Patali Calls For Amendment to University District Quota System

Patali Calls For Amendment to University District Quota System

Megapolis and Western Province Development Minister Patali Champika Ranawaka has asked that the 40-year-old district quota system for universities be amended instead of promoting SAITM as the solution for the problems caused by the district quota system.
The best solution to overcome the district quota system, he said would be to expand the existing government medical faculties and have a quota for fee levying students.
“Those who have been disadvantaged through the district quota system can then get an education. If we open up at least 17 percent of the university for fee levying students, this could cover the capital expenditure of the expansion,”the Minister said.
Minister Ranawaka was addressing a forum organised by the National Intellectual Council at the Mahaweli Centre yesterday.
Ranawaka also asked that SAITM be absorbed into the State University system or have its Medical Faculty taken in while letting it run its other courses independently.
“SAITM was just a fore bringer of other private medical councils which the rulers of the previous regime wanted to open in Divulapitiya, Ratmalana and Suriyawewa. But history has shown us, with the example of the North Colombo Medical College that these don’t work and that we cannot depend on legal solutions to solve the problem,”he explained while observing that it was too risky to allow the private sector to handle medical education.

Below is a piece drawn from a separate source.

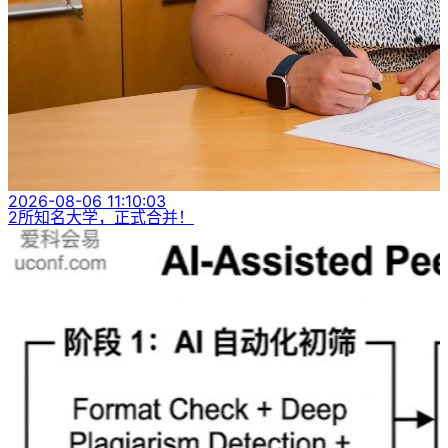
2026-08-06 11:10:03
2所知名大学，正式合并！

The Minister thus recommended that there be an immediate halt in the intake of new students into SAITM and to suspend its degree awarding status, “We also know that almost 70 percent of SAITM students are qualified. To help them, the Sri Lanka Medical Council (SLMC) has the responsibility of arranging additional training and exams and allow them qualify as doctors. Those who are less qualified can be given the opportunity to be assistant medical officers. Those who fail, give them back their money and send them home”, he added.
Ranawaka also believed that SAITM should not be allowed to function even if they were to implement the required minimum standards, “given the manner in which they have acted, especially the recent actions of their own CEO, this is clearly a crooked enterprise”, he said.
With regard to the district quota system, Ranawaka proposed that it be eventually amended to have 50 percent district quota and 50 percent merit. “We also know that many students who come from the district quota find it hard to cope with requirements of the degree and often abandon it. We have to make the system based more on merit,”he said. The issue of SAITM, Ranawaka explained has the potential to escalate beyond control and that it would lead to social unrest similar to that of the 70s and 80s.
“We call on the parents to look into the actions of their children, because what started as a protest in the 80s over the North Colombo Medical College became a bloody revolution. Those political parties who arouse such protests do not want to solve the issue, they simply want to recruit more party cadres. We cannot let our children be sacrificed again”, said the minister and added that while there were a few vocal ministers in support of SAITM within Cabinet, there was also a silent majority who have understood the brevity of the situation.
“Medical faculties cannot be created on a whim, you need the right urban, middle class and educated to establish them. The ones in Galle, Peradeniya, Kelaniya, Jaywardenapura and Colombo have established well while in Anuradhapura it is failing. If they are to open more, the Western Province and Kurunegala are good places,”he said.